You walk 50 metres up in the air for very little effort: that’s the appeal of the Borris Viaduct. Sixteen limestone arches carry an old railway deck high across the Mountain River valley below the Carlow village of Borris, and since 2021 you can stroll straight out along the top, 500 metres each way, with the Blackstairs Mountains and Mount Leinster filling the view. It’s a short outing – the full loop, taking in the path under the arches, is about 1.5km and 30 to 45 minutes – so come for the height and the views, not for a long day’s walking, and bring the kids, because the railed deck is buggy-friendly and as flat as walking gets.
The structure and its history
The viaduct was designed by the engineer William Richard Le Fanu (1816–1894) and built around 1860 to carry the Bagenalstown–Wexford railway, though the line through Borris was already running by 1858, so the exact finishing date is one for the record-keepers. The whole structure runs to roughly 800 metres; the walkable deck across the river is the 500-metre central span. It’s a genuinely impressive piece of monumental railway engineering, the kind of thing that must have astonished a farming community when the first steam engine crossed it.

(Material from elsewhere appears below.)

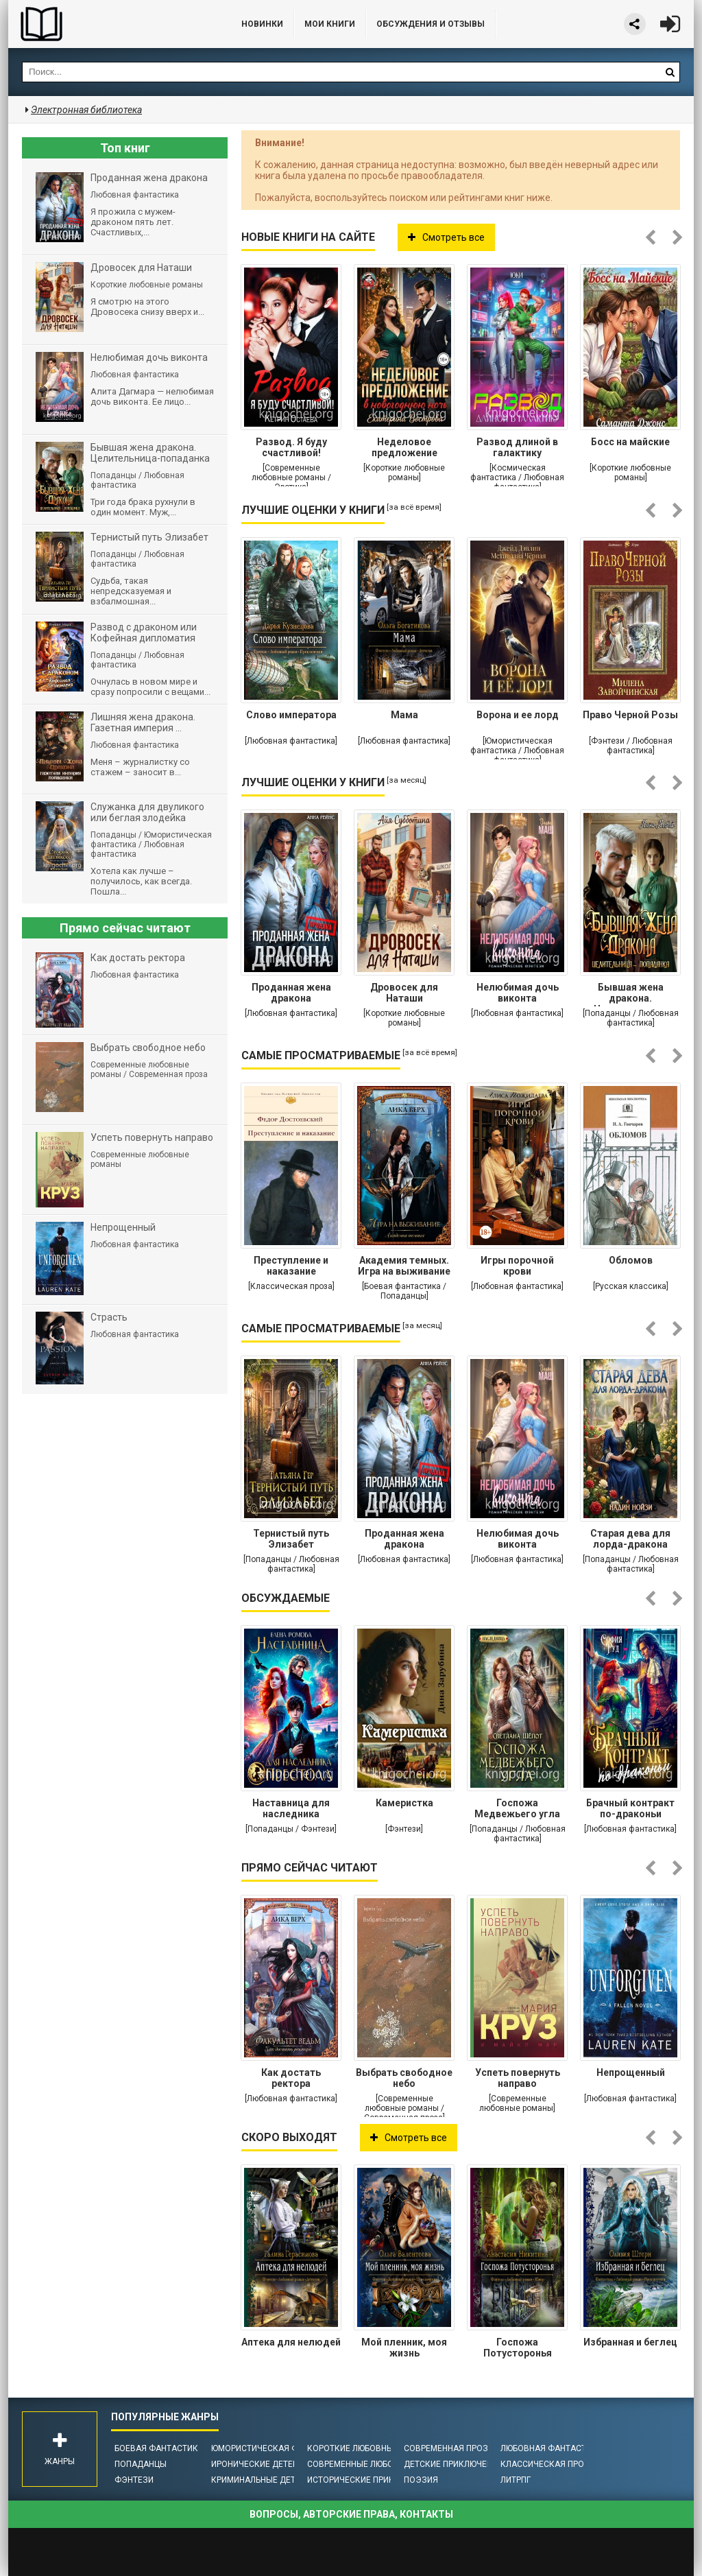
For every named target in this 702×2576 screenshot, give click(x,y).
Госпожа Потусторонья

The man who made it happen was Arthur MacMurrough Kavanagh of Borris House, who pushed for the railway to reach the town and instigated the viaduct. Kavanagh is one of the more extraordinary figures in Irish history: born in 1831 without fully formed arms or legs, he nonetheless rode, shot, sailed, travelled across Persia and India, and sat as a Westminster MP. His wife, Lady Harriet Kavanagh, set up a successful lace-making industry in Borris around 1857 to bring work to the town.
The trains didn’t last. Passenger services ended in 1931, goods traffic ran until 1947, and the line closed for good on 1 January 1963, a century and change after the first sod was cut. The viaduct then sat disused until Carlow County Council restored it, with €654,820 from the Rural Regeneration and Development Fund; the finished walk was officially opened in July 2021. The council added the railings along the deck, which were needed – the original parapets were low.
Walking it
The walk starts from the car park beside Borris Vocational School, off the R702 (there’s an older car park on the R702 itself too). It’s part of the Slí na Sláinte network and is free. Cross the deck for the views, then drop down onto the loop that runs underneath, where you get the better sense of the scale of the piers and the river running through the gorge. Look out for the old railway quarter-mile marker post – it reads 74¾ – a small survivor of the working line. Cycling is allowed as well as walking.
One honest note: there are no toilets at the viaduct, so use the facilities in Borris village before you set out.
Around Borris
Borris House, in the village, is the Tudor-Revival ancestral home of the MacMurrough Kavanaghs – descendants of the Kings of Leinster – and one of the few great Irish houses still held by the original family; it opens for tours and hosts the Festival of Writing and Ideas each summer. Borris itself is a handsome granite estate village with a clutch of good pubs and the Step House Hotel, and it makes a fine base for the Blackstairs and the climb to Mount Leinster from the Nine Stones. The nearest train stations are at Muine Bheag (Bagenalstown), Carlow town or Kilkenny.